Samuel despidió al pueblo. Israel tiene rey pero no hay palacio real, ni ejército, ni ministros de gobierno. Todo eso vendrá después. Por el momento se ha establecido el fundamento. ¡Cada cual a su casa! Pero se nota que hombres valerosos se apegaron a él. El término valerosos se usa de distintas maneras. Puede ser fuerte o de valor como también puede ser capaz o pudiente. El joven rey no tenía a unos cuantos hombres comunes y corrientes. Y lo mejor es que sus corazones hubieran sido tocados por Dios. Dios se los había dado a Saúl. Dios no solamente le había designado como rey sino que le dio señales que verificaban su llamamiento. Contaba con el apoyo de Samuel y ahora es rodeado de hombres capaces, altamente motivados y fieles en sus intenciones. Es un buen comienzo.

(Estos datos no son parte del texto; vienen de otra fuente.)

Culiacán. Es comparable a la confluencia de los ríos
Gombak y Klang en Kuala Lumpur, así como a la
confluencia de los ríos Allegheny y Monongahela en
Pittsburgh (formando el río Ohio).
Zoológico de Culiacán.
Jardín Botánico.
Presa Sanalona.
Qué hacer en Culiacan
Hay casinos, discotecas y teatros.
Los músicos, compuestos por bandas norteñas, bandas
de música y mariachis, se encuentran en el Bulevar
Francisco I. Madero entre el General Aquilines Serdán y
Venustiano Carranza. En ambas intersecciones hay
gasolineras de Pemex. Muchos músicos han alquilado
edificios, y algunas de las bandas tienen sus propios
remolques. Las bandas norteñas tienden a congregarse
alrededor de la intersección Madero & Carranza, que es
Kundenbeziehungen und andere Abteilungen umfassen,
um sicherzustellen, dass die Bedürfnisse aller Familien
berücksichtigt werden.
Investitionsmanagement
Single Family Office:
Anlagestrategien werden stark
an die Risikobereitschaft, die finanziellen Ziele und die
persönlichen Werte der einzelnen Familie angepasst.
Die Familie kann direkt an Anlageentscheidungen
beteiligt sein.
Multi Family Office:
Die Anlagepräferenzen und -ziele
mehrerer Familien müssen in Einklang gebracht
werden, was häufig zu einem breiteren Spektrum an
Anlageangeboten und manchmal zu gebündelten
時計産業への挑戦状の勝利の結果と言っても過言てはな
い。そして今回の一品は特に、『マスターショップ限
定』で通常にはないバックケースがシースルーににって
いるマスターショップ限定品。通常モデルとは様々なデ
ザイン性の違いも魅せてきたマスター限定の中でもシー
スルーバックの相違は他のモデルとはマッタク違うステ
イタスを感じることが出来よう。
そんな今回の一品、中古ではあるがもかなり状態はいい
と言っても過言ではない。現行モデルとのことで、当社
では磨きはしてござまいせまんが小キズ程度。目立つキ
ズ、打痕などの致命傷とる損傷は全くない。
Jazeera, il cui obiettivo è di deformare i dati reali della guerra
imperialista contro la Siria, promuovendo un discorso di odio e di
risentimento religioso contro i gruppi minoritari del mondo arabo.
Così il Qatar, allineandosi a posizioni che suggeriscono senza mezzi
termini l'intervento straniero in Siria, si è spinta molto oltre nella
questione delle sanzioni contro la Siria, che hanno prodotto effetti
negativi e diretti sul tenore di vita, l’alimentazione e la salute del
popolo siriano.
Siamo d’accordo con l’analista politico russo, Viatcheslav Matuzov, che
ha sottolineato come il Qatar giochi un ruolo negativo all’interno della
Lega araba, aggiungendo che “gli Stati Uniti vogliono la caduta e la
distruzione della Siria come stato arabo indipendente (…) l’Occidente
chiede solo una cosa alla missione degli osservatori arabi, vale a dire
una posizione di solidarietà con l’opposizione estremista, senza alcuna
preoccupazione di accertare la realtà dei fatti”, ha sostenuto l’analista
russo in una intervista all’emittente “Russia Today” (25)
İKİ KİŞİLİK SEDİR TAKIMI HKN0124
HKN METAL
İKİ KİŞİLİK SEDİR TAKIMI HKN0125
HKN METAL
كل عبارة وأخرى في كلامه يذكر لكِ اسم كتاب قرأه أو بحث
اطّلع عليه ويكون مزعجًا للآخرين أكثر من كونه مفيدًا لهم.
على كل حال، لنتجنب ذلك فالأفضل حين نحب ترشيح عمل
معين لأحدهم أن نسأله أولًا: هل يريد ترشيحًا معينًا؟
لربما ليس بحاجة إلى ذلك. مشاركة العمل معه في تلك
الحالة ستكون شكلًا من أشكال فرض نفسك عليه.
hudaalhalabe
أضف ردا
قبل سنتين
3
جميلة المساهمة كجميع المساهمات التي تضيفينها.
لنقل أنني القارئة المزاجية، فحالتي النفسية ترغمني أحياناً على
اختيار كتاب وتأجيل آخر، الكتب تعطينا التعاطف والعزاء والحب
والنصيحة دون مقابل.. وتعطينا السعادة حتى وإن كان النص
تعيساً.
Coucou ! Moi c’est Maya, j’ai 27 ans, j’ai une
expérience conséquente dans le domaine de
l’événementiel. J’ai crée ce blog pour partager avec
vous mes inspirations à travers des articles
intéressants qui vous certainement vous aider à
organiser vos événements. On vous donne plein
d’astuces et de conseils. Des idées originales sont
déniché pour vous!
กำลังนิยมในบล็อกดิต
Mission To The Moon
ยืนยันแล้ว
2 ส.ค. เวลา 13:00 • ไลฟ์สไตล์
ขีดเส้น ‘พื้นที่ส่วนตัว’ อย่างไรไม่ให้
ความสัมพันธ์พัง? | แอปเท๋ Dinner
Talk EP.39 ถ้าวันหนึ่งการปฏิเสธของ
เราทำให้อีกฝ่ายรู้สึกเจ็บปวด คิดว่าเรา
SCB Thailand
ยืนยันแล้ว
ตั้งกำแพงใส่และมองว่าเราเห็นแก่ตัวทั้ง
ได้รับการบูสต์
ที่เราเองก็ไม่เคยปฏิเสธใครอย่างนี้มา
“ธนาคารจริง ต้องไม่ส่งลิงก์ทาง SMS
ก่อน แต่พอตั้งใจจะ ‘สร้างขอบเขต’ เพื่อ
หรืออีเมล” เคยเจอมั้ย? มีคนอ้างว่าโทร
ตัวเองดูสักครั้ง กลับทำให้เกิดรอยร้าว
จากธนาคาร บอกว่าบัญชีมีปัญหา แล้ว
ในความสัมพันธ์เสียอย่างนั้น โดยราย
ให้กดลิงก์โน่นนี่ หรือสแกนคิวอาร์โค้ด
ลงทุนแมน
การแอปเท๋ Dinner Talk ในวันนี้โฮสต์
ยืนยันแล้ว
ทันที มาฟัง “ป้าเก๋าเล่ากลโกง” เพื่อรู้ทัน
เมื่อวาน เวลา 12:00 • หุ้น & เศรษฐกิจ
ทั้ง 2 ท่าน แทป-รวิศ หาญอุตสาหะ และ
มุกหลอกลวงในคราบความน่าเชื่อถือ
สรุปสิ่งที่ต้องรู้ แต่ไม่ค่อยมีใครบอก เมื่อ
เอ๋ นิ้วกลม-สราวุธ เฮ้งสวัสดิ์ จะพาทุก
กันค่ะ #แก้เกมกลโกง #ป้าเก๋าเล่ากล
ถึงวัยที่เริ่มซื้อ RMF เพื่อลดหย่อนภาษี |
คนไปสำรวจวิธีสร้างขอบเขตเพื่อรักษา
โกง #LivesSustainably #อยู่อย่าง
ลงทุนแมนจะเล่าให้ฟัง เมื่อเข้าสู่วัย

Pero no faltan detractores. Algunos perversos (versículo 27) se burlaron de Saúl. Lit. son “hijos de Belial” o sea “inútiles”. A pesar de ser un pueblo redimido, no todos en Israel eran salvos. No ven ningún provecho en este hombre “pedido” o “deseado”, como quiere decir su nombre en hebreo. Pero muy sabiamente Saúl calló. La palabra hebrea quiere decir que Saúl pasó por alto su insolencia y permitió que lo hicieran. Se ve como un hombre paciente y en este momento está dispuesto a concederles a estos perversos la libertad de dudar. Guardará su energía y fuerza para pelear con sus verdaderos enemigos, y esa pelea no tardará en venir.